▸ **About this task**: Omit all pictures, and print word for word only the lines from the one containing "AGGIUNGI AL CARRELLO" through the end of the data.

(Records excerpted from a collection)
■ ■ ■ ■ ■
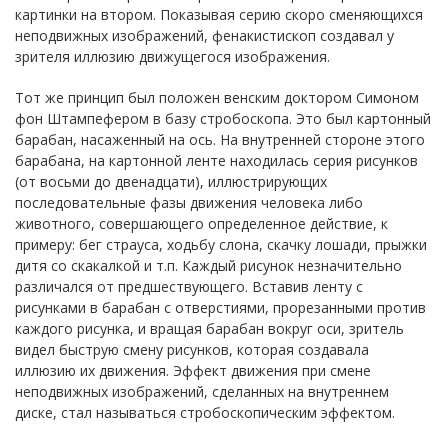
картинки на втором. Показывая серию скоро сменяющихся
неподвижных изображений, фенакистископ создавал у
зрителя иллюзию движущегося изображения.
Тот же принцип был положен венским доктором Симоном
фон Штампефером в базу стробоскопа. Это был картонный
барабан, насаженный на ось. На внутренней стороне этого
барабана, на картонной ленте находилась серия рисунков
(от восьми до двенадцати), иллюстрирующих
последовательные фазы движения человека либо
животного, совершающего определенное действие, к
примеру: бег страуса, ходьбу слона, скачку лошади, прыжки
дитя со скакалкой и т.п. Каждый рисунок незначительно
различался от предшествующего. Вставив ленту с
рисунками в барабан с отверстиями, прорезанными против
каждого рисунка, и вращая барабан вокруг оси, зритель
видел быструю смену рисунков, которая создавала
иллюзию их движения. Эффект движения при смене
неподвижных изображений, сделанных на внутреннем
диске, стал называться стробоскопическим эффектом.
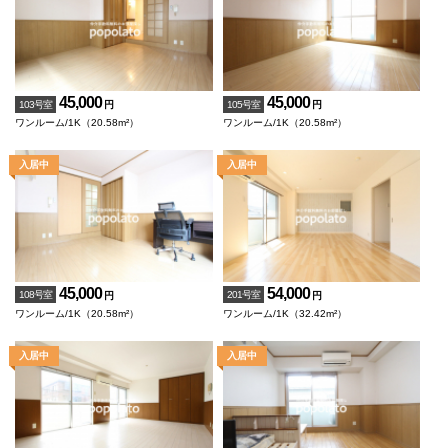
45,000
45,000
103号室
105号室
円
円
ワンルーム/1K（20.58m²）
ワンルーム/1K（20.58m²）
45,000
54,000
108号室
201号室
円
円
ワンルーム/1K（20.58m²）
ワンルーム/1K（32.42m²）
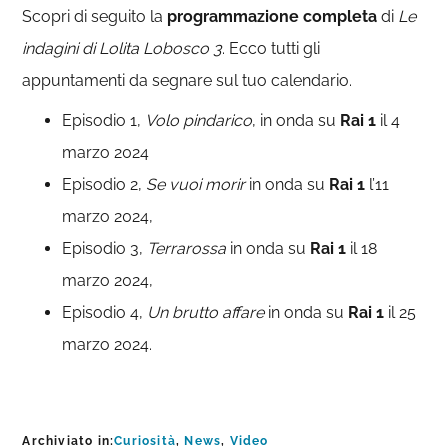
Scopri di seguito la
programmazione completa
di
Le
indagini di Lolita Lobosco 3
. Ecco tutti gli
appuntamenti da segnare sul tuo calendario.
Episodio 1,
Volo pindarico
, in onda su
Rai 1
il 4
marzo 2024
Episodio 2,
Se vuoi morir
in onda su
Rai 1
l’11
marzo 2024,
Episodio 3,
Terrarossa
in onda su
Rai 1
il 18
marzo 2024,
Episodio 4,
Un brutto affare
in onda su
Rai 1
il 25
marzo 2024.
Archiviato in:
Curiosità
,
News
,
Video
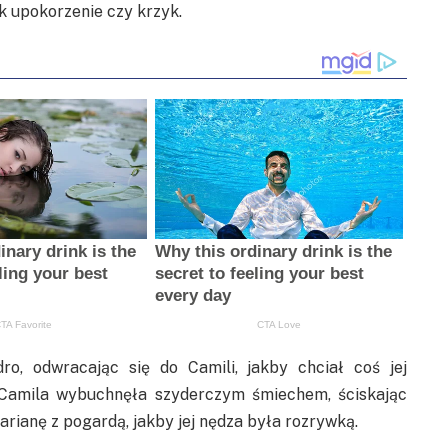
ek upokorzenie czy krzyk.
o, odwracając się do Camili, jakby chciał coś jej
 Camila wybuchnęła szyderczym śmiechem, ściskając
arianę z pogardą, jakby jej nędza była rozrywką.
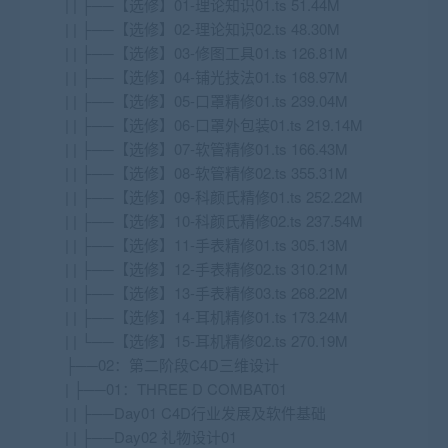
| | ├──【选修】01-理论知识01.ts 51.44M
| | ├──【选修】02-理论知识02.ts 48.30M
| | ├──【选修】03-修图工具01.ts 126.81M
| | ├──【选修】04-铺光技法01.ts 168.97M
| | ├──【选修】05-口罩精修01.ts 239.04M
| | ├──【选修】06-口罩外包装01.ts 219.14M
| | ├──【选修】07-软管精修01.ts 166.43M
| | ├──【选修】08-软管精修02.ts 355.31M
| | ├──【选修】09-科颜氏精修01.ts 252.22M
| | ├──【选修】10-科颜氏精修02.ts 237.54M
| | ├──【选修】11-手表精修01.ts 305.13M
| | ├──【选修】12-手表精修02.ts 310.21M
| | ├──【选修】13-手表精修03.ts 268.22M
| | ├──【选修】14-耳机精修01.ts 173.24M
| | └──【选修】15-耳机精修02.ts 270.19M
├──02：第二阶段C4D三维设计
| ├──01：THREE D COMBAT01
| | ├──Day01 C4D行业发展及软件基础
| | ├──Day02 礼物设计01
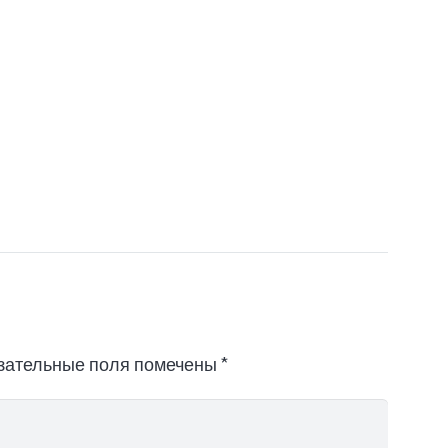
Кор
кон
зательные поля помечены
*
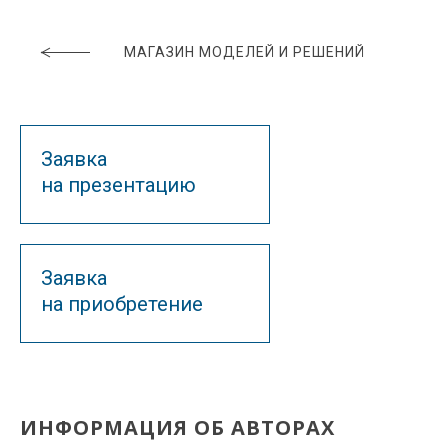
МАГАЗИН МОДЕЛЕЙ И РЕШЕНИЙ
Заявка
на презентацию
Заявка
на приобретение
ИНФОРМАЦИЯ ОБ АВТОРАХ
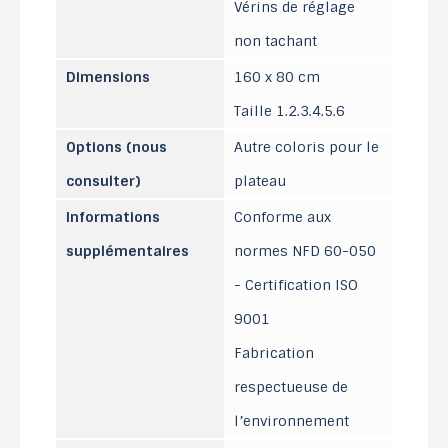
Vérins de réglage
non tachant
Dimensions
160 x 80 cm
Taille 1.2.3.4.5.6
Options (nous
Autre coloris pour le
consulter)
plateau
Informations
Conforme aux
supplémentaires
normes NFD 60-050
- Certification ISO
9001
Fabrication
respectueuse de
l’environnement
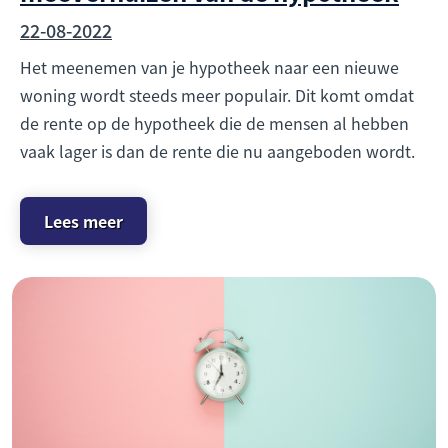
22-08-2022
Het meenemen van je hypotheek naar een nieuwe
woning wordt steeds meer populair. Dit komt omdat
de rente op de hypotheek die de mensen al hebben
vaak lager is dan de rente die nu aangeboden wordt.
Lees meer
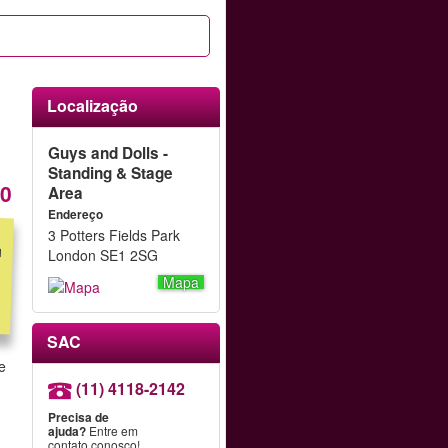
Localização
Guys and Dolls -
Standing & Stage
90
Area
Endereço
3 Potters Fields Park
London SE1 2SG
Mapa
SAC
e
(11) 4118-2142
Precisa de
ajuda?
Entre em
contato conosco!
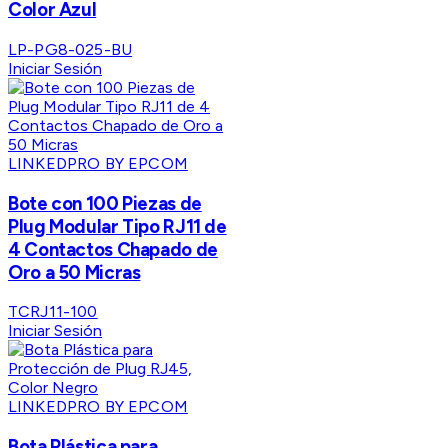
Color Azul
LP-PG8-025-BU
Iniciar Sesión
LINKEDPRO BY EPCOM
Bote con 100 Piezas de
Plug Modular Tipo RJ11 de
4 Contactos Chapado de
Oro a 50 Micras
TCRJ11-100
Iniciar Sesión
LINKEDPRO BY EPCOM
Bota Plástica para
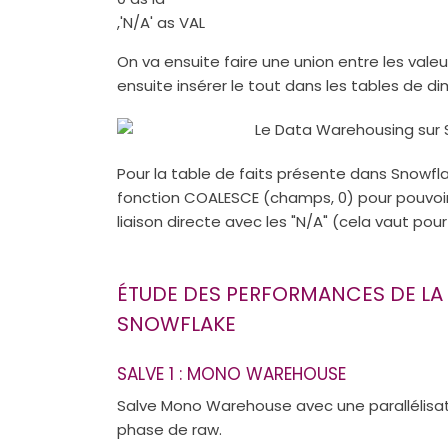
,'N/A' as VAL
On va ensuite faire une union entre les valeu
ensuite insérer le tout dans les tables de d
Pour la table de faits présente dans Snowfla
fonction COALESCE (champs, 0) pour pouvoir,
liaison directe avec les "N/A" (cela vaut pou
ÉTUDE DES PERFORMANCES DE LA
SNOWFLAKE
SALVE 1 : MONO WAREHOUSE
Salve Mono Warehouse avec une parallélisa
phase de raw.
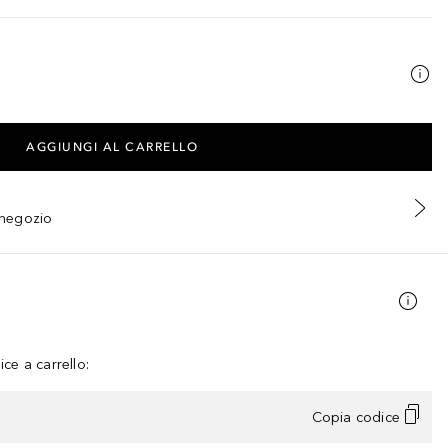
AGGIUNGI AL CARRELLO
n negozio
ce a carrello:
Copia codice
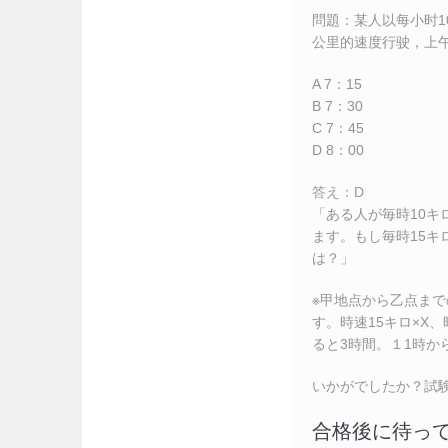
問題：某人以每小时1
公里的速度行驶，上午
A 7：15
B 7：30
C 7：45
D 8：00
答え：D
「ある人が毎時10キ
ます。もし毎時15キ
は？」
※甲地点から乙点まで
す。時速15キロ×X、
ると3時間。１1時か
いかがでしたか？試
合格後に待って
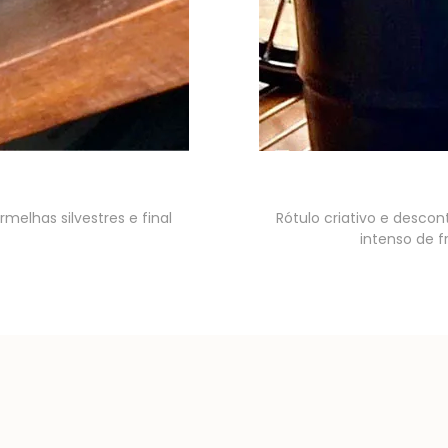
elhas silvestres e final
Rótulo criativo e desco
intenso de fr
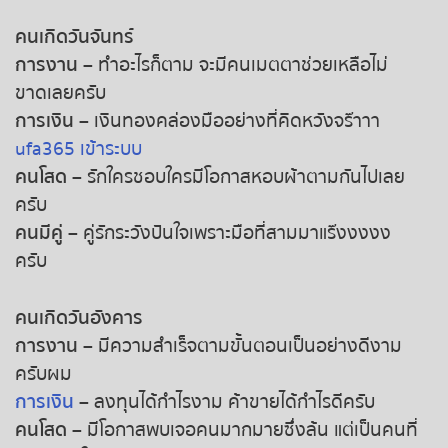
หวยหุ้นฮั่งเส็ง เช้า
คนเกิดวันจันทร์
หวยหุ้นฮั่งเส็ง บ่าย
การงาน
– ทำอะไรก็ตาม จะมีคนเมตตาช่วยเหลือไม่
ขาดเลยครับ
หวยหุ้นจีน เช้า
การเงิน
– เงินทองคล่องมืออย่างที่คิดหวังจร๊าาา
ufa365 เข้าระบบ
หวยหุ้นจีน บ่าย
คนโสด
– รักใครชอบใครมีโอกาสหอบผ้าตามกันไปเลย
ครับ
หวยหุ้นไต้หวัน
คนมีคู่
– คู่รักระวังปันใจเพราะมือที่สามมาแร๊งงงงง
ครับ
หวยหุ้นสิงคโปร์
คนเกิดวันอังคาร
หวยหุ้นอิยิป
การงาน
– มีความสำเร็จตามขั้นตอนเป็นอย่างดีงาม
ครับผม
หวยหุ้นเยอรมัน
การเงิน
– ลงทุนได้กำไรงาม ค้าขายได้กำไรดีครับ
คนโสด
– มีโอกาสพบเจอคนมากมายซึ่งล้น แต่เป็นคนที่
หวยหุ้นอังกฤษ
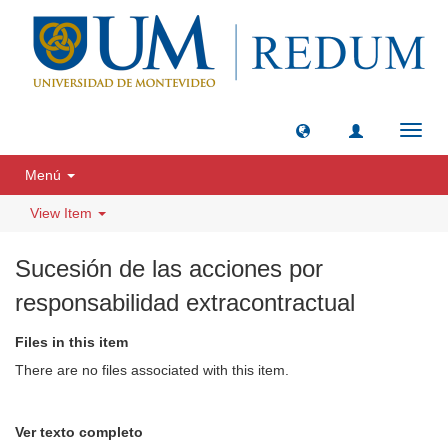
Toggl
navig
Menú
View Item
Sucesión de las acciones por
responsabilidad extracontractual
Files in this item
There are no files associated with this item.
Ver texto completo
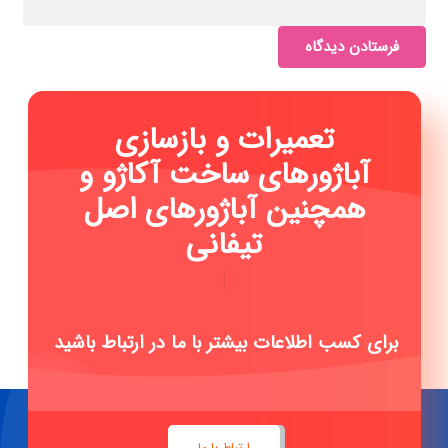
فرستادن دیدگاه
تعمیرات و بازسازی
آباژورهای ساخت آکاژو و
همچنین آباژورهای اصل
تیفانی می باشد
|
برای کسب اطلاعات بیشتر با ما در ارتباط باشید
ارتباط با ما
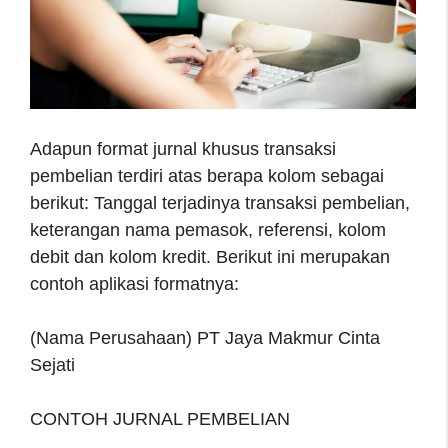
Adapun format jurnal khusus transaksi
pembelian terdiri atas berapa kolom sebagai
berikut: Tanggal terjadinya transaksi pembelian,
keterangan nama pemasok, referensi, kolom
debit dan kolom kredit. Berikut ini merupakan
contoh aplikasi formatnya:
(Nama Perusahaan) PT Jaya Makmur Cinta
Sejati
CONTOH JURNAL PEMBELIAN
■ ■ ■ ■ ■
▸ **Response to the exercise**:
AGGIUNGI AL CARRELLO
n negozio
ce a carrello:
Copia codice
問題：某人以每小时1
公里的速度行驶，上午
A 7：15
B 7：30
C 7：45
D 8：00
答え：D
「ある人が毎時10キ
ます。もし毎時15キ
は？」
※甲地点から乙点まで
す。時速15キロ×X、
ると3時間。１1時か
いかがでしたか？試
合格後に待って
elhas silvestres e final
Rótulo criativo e desco
intenso de fr
หวยหุ้นฮั่งเส็ง เช้า
คนเกิดวันจันทร์
หวยหุ้นฮั่งเส็ง บ่าย
การงาน
– ทำอะไรก็ตาม จะมีคนเมตตาช่วยเหลือไม่
ขาดเลยครับ
หวยหุ้นจีน เช้า
การเงิน
– เงินทองคล่องมืออย่างที่คิดหวังจร๊าาา
ufa365 เข้าระบบ
หวยหุ้นจีน บ่าย
คนโสด
– รักใครชอบใครมีโอกาสหอบผ้าตามกันไปเลย
ครับ
หวยหุ้นไต้หวัน
คนมีคู่
– คู่รักระวังปันใจเพราะมือที่สามมาแร๊งงงงง
ครับ
หวยหุ้นสิงคโปร์
คนเกิดวันอังคาร
หวยหุ้นอิยิป
การงาน
– มีความสำเร็จตามขั้นตอนเป็นอย่างดีงาม
ครับผม
หวยหุ้นเยอรมัน
การเงิน
– ลงทุนได้กำไรงาม ค้าขายได้กำไรดีครับ
คนโสด
– มีโอกาสพบเจอคนมากมายซึ่งล้น แต่เป็นคนที่
หวยหุ้นอังกฤษ
Toggl
navig
Menú
View Item
Sucesión de las acciones por
responsabilidad extracontractual
Files in this item
There are no files associated with this item.
Ver texto completo
فرستادن دیدگاه
تعمیرات و بازسازی
آباژورهای ساخت آکاژو و
همچنین آباژورهای اصل
تیفانی می باشد
|
برای کسب اطلاعات بیشتر با ما در ارتباط باشید
ارتباط با ما
Adapun format jurnal khusus transaksi
pembelian terdiri atas berapa kolom sebagai
berikut: Tanggal terjadinya transaksi pembelian,
keterangan nama pemasok, referensi, kolom
debit dan kolom kredit. Berikut ini merupakan
contoh aplikasi formatnya:
(Nama Perusahaan) PT Jaya Makmur Cinta
Sejati
CONTOH JURNAL PEMBELIAN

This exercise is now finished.